• **What is needed**
Please repeat the records, word for word and without gaps.

• **Study material**
-=-=-=-=-
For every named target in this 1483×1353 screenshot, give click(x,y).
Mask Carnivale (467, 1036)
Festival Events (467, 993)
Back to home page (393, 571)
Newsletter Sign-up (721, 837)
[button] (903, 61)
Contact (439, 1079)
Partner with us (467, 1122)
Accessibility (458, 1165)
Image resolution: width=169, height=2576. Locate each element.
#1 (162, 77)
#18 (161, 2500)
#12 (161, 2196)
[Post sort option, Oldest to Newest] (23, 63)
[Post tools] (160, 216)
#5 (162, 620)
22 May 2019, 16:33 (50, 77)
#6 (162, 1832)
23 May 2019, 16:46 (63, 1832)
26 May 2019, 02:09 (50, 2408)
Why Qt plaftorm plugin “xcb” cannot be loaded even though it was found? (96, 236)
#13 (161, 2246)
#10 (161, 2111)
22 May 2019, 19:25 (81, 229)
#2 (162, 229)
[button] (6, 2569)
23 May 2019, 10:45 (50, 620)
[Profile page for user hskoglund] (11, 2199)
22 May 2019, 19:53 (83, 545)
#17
-=-=-=-=-
• **Exercise result**
For every named target in this 1483×1353 screenshot, give click(x,y).
Mask Carnivale (467, 1036)
Festival Events (467, 993)
Back to home page (393, 571)
Newsletter Sign-up (721, 837)
[button] (903, 61)
Contact (439, 1079)
Partner with us (467, 1122)
Accessibility (458, 1165)
Image resolution: width=169, height=2576. Locate each element.
#1 (162, 77)
#18 (161, 2500)
#12 (161, 2196)
[Post sort option, Oldest to Newest] (23, 63)
[Post tools] (160, 216)
#5 (162, 620)
22 May 2019, 16:33 (50, 77)
#6 (162, 1832)
23 May 2019, 16:46 (63, 1832)
26 May 2019, 02:09 (50, 2408)
Why Qt plaftorm plugin “xcb” cannot be loaded even though it was found? (96, 236)
#13 (161, 2246)
#10 (161, 2111)
22 May 2019, 19:25 (81, 229)
#2 (162, 229)
[button] (6, 2569)
23 May 2019, 10:45 (50, 620)
[Profile page for user hskoglund] (11, 2199)
22 May 2019, 19:53 (83, 545)
#17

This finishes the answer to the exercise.